WASHINGTON, D.C. 20549

FORM 8-K

CURRENT REPORT

Pursuant to Section 13 or 15(d) of the Securities Exchange Act of 1934

     
Date of Report (Date of Earliest Event Reported):   January 14, 2013

Endeavour International Corporation
__________________________________________
(Exact name of registrant as specified in its charter)

     
Nevada 001-32212 88-0448389
_____________________
(State or other jurisdiction
_____________
(Commission
______________
(I.R.S. Employer
of incorporation) File Number) Identification No.)
      
811 Main Street, Suite 2100, Houston, Texas   77002
_________________________________
(Address of principal executive offices)
  ___________
(Zip Code)
     
Registrant’s telephone number, including area code:   (713) 307-8700

Not Applicable
______________________________________________
Former name or former address, if changed since last report

 

Check the appropriate box below if the Form 8-K filing is intended to simultaneously satisfy the filing obligation of the registrant under any of the following provisions:

[  ]  Written communications pursuant to Rule 425 under the Securities Act (17 CFR 230.425)
[  ]  Soliciting material pursuant to Rule 14a-12 under the Exchange Act (17 CFR 240.14a-12)
[  ]  Pre-commencement communications pursuant to Rule 14d-2(b) under the Exchange Act (17 CFR 240.14d-2(b))
[  ]  Pre-commencement communications pursuant to Rule 13e-4(c) under the Exchange Act (17 CFR 240.13e-4(c))

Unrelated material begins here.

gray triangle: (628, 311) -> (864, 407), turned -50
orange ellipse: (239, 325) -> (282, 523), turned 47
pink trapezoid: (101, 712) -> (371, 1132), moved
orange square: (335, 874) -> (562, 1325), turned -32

Item 3.03   Material Modification to Rights of Security Holders.

The information set forth below under Item 5.03 regarding certain amendments (the “Amendments”) to the Amended and Restated Bylaws (the “Bylaws”) of Endeavour International Corporation (the “Company”) is incorporated by reference into this Item 3.03.

Item 5.03   Amendments to Articles of Incorporation or Bylaws; Change in Fiscal Year.

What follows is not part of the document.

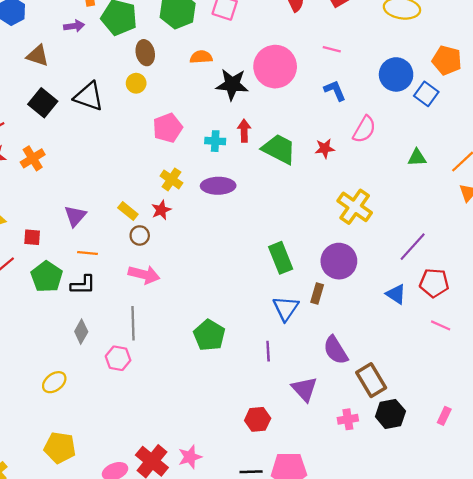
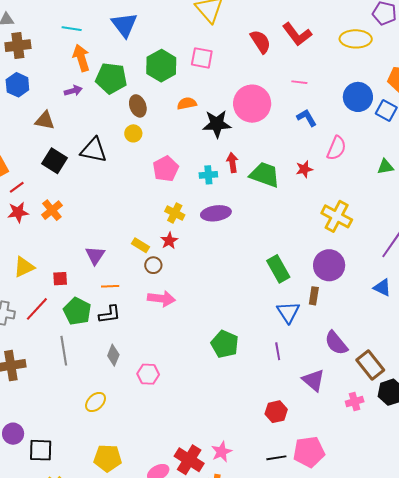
gray line: (133, 323) -> (64, 351), moved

On January 14, 2013, the Board of Directors (the “Board”) of the Company approved the Amendments, effective immediately. The Amendments include, among other things, the following changes:

    The Amendments establish specific procedures relating to a special meeting requested by stockholders. Specifically, the Board is empowered to fix the date, time, place and record date for a requested special meeting. Furthermore, the Amendments provide that a special meeting shall not be held in circumstances where the business has been addressed or will be addressed at an annual or other special meeting occurring within a certain time before or after the request is made.

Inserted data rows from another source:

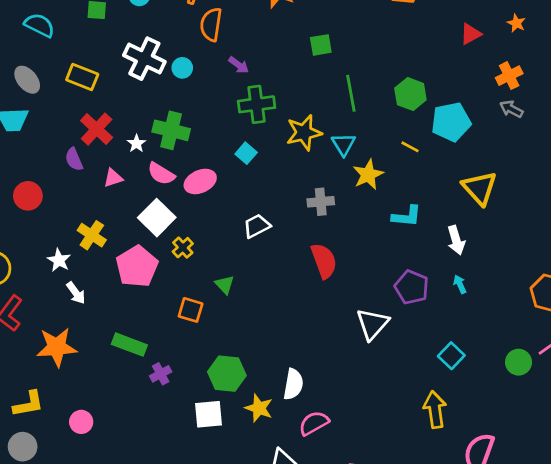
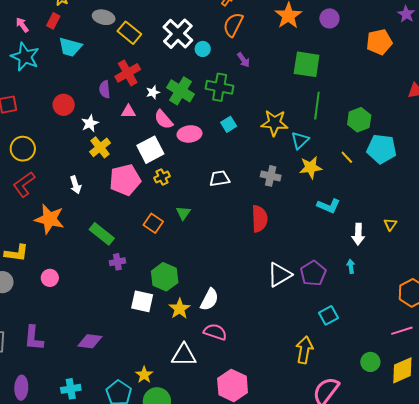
green square: (321, 45) -> (307, 64), size x1.6
gray ellipse: (27, 80) -> (104, 17), moved, turned -55
green cross: (257, 104) -> (220, 87), moved
yellow triangle: (480, 188) -> (390, 224), moved, size x0.5
white star: (59, 260) -> (90, 123), moved
purple pentagon: (412, 287) -> (313, 273), moved
green circle: (519, 362) -> (370, 362), moved
pink semicircle: (314, 423) -> (215, 332), turned 30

    The presiding officer has the power to adjourn any meeting of stockholders at which a quorum is not present or represented.

    The Bylaws now provide that all actions required or permitted to be taken by stockholders must be taken at a duly held meeting at which a quorum is present. Previously, stockholders were permitted to act by written consent in lieu of a meeting.

    In order for stockholder proposals and director nominations to be properly brought before an annual meeting, notice of such proposals or director nominations must be received by the secretary of the Company not later than the close of business on the 90th day, nor earlier than the close of business on the 120th day in advance of the anniversary of the previous year’s annual meeting (other than with respect to any annual meeting held prior to June 30, 2013, notice for which must be received not later than the close of business on the 60th day following the first public disclosure of the Amendments). The notice must include specified information about the proposing stockholder (and, if made on behalf of a beneficial owner, about such beneficial owner), the director nominee (if applicable), beneficial ownership of Company securities (including derivatives and other hedging arrangements) and certain voting and other arrangements. Stockholders eligible to vote at any special meeting called to elect a director or directors may nominate a director or directors for election if (i) they deliver a notice meeting the same content requirements as for an annual meeting and (ii) such notice is delivered not later than the close of business on the 90th day prior to such special meeting and not earlier than the close of business on the later of the 120th day prior to such special meeting or the tenth day following the first public disclosure of the date of the special meeting.

The foregoing description of the Amendments is qualified in its entirety by reference to the complete text of the Amendments, a copy of which is filed as Exhibit 3.1 to this Current Report on Form 8-K and incorporated by reference herein.

Item 9.01   Financial Statements and Exhibits.

(d) Exhibits.

     
3.1
  Amendments to the Amended and Restated Bylaws of Endeavour International
Corporation effective January 14, 2013.


SIGNATURES

Pursuant to the requirements of the Securities Exchange Act of 1934, the registrant has duly caused this report to be signed on its behalf by the undersigned hereunto duly authorized.

         
    Endeavour International Corporation
          
January 14, 2013   By:   /s/ Stanley W. Farmer
       
        Name: Stanley W. Farmer
        Title: Vice President and Chief Accounting Officer


Exhibit Index


     
Exhibit No.   Description

 
3.1
  Amendments to the Amended and Restated Bylaws of Endeavour International Corporation effective January 14, 2013.